The reasons that are used to defend this view are suspiciously similar to the one used to assert that Dark Souls 2 is worst than the first game, or that Super Mario World is better than Super Mario Bros 3. There seems to be a lot of irrational disposition towards conjuring up these opinions, and many times people make use of well known fallacies (“the team in charge wasn’t the same as before”) or an ideal of design purity that only exists in their head (“The game is a less authentic expression of what the team wanted to say”). All of that feels symptomatic of a need to validate certain positions about some videogames, and though I’m sure we’ll see a lot of debate about their merit, I we musn’t let them impose on our own criterio when we experience these works in a more personal way. All of this is to say that I liked Jak 3 better than Jak 2.

There are many small factors that explain my attitude towards this game, some of them related to the context of the franchise and some outside of it. On the one hand, Daxter talks a lot less (though the idea of having to share his screen time with Pecker was a sucker punch). On the other, I just prefer deserts to futuristic cities. Over the years, I’ve become used to associate crowded cities with IAs and subroutines that trample over each other. By contrast, empty worlds like this one evoke on me a feel of familiarity, sprung from decades of decades of walking through barely populated corridors and marveling at rooms where the only thing that moves are my avatar and the enemies. In an almost unconscious way, I’ve taken for granted the stillness of most gameworlds. In that aspect, I wonder if videogames aren’t more near to the same aesthetic pulsion that moves architets to built cathedrals, mosques and gardens, spaces that aim to provide a sense of temporal and absolute paralysis but always finds problems when recreating the vicinities of those buildings.
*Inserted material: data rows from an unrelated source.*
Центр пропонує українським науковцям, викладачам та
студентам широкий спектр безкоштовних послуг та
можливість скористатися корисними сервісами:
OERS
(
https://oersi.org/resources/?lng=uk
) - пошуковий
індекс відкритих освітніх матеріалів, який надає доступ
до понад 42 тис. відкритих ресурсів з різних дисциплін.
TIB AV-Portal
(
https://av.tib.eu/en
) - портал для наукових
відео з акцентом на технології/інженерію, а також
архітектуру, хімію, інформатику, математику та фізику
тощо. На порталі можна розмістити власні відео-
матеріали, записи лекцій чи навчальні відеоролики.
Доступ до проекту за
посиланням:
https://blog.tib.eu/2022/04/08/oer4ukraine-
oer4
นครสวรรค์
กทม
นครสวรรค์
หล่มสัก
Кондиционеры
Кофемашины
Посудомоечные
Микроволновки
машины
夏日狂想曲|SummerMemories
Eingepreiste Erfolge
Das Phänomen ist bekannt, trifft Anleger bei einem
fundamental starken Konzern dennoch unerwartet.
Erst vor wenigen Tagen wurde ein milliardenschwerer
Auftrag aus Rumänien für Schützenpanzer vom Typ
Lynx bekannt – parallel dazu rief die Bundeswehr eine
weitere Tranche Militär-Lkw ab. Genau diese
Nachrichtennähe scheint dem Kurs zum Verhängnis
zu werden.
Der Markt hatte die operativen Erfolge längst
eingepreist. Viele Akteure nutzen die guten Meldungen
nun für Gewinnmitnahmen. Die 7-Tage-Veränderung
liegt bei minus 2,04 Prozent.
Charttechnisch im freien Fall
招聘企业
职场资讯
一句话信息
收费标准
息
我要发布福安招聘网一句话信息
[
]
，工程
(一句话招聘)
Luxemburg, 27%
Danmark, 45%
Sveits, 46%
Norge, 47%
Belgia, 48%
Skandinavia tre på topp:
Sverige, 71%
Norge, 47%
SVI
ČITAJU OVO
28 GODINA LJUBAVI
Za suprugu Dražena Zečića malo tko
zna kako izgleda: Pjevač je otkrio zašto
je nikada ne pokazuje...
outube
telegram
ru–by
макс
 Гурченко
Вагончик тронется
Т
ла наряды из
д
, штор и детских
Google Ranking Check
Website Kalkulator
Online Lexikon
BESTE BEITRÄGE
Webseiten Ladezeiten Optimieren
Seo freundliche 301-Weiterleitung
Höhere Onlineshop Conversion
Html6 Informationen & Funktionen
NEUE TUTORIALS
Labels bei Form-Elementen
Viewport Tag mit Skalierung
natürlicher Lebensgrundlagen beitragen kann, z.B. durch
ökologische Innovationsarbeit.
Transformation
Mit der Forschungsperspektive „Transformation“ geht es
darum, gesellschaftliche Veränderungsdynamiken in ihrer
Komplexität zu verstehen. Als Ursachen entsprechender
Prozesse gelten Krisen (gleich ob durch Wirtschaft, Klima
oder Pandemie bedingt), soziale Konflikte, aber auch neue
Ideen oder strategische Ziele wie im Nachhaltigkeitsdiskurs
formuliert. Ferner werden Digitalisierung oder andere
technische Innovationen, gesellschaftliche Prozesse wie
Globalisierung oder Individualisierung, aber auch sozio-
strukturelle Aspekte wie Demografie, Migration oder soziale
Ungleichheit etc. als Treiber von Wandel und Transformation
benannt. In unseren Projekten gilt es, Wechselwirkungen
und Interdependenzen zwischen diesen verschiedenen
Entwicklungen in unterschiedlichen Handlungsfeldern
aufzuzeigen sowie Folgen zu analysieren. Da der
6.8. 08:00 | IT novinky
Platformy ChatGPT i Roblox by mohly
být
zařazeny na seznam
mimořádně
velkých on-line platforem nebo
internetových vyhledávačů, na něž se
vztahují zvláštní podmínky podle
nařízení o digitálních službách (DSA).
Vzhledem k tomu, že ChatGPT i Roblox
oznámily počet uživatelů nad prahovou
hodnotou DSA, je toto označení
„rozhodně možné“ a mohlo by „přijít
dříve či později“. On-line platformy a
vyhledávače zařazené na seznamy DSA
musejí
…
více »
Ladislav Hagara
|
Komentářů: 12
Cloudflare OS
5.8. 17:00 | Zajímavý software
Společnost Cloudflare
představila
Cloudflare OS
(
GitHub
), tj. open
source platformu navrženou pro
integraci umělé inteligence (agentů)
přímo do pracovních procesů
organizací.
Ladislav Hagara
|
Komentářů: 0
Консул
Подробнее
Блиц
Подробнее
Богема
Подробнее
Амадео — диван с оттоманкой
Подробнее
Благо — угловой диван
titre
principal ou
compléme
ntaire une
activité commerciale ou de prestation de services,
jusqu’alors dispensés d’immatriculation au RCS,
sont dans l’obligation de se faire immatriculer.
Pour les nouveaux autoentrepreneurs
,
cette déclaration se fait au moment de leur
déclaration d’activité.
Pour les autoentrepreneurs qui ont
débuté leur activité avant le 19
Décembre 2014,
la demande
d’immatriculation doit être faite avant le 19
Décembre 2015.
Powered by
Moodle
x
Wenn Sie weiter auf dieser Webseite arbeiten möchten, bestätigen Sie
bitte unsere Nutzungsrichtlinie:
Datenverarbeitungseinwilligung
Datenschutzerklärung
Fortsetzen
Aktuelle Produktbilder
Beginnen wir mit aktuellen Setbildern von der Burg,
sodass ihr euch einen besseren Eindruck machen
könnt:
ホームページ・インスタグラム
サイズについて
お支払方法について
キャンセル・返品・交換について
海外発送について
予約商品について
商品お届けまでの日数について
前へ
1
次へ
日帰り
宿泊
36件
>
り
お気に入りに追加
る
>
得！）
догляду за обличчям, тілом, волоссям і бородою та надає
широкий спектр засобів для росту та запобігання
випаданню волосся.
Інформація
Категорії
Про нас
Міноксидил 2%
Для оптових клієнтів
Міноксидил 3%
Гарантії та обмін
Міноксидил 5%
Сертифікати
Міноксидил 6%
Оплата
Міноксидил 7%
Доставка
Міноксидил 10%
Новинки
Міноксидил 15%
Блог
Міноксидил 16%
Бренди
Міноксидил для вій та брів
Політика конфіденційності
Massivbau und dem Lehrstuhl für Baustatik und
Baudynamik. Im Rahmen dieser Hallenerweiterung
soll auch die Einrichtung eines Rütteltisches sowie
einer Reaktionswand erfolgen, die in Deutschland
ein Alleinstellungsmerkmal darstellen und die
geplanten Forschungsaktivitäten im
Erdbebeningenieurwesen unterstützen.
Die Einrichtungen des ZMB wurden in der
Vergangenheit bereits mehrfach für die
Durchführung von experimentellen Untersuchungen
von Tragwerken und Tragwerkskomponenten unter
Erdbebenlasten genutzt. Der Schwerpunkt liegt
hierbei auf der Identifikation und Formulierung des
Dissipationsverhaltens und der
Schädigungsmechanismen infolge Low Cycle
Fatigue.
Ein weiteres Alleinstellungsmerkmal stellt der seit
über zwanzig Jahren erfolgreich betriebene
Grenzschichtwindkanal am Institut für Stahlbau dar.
It’s possible that the struggle against silence that these games perform is just a way to fight against that tendency. In Jak, you can see that contradiction throughout the whole saga. The soundtrack of the first games, for instance, tends toward quietude and muteness, despite Daxter’s constant observations and the Krimzon Guard’s chitty chat. Curiously enough, the opposite happens in Jak 3, and the voices and dialogue tend to be muted while the soundtrack is a lot more struendous. That doesn’t necessarily imply tha the game stops being comical, but it does show the signs of the path that Jak’s story already took since the second entry. It’s fortunate for that reason that the game decided to stop the story here, even if it did leaving some plots unresolved.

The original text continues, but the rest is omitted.